**TASK GOAL**
Output each entry that follows exactly. Images stay out.

··· LISTED RECORDS

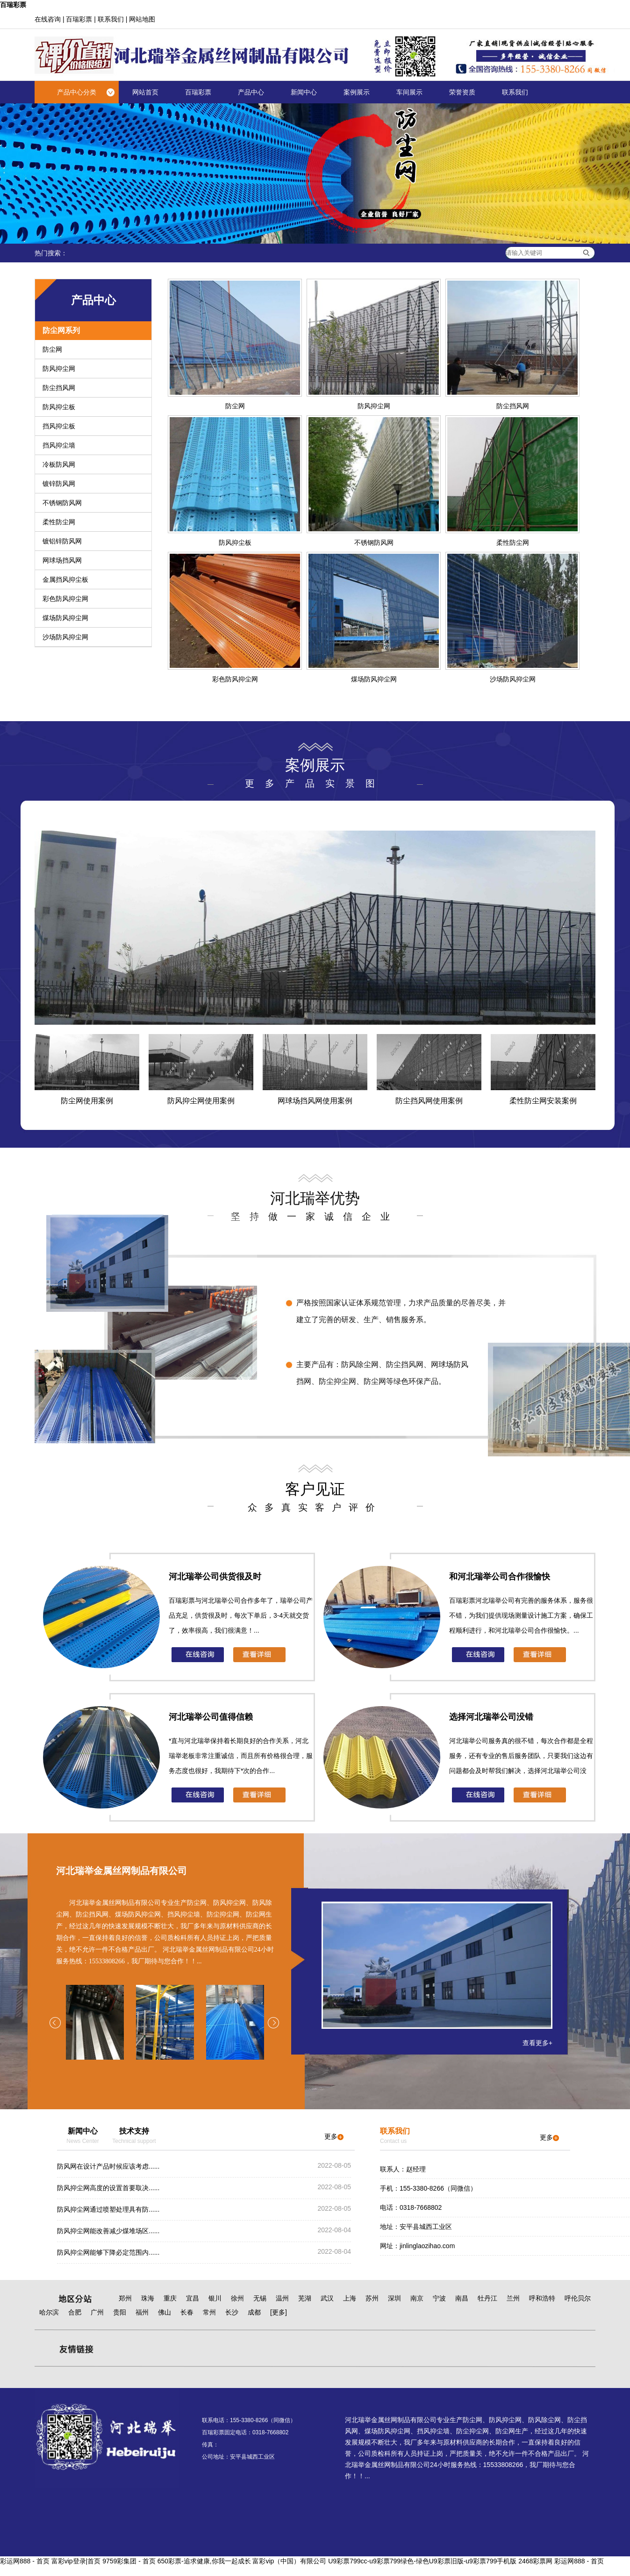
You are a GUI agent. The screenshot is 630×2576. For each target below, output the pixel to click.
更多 (334, 2136)
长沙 (231, 2312)
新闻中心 (304, 92)
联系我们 (111, 19)
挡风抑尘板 (59, 426)
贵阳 (119, 2312)
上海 (349, 2298)
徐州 (237, 2298)
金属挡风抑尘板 (65, 579)
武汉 (327, 2298)
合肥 (74, 2312)
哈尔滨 (49, 2312)
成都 (254, 2312)
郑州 (125, 2298)
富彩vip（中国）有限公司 (289, 2561)
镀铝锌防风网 (62, 541)
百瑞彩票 (13, 4)
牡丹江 (487, 2298)
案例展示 (357, 92)
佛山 (164, 2312)
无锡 (259, 2298)
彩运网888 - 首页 (25, 2561)
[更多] (278, 2312)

······

**TASK RESULT**
You are a GUI agent. The screenshot is 630×2576. For each target below, output the pixel to click.
更多 (334, 2136)
长沙 (231, 2312)
新闻中心 (304, 92)
联系我们 (111, 19)
挡风抑尘板 (59, 426)
贵阳 (119, 2312)
上海 (349, 2298)
徐州 (237, 2298)
金属挡风抑尘板 (65, 579)
武汉 (327, 2298)
合肥 (74, 2312)
哈尔滨 (49, 2312)
成都 (254, 2312)
郑州 (125, 2298)
富彩vip（中国）有限公司 (289, 2561)
镀铝锌防风网 (62, 541)
百瑞彩票 (13, 4)
牡丹江 (487, 2298)
案例展示 (357, 92)
佛山 (164, 2312)
无锡 (259, 2298)
彩运网888 - 首页 (25, 2561)
[更多] (278, 2312)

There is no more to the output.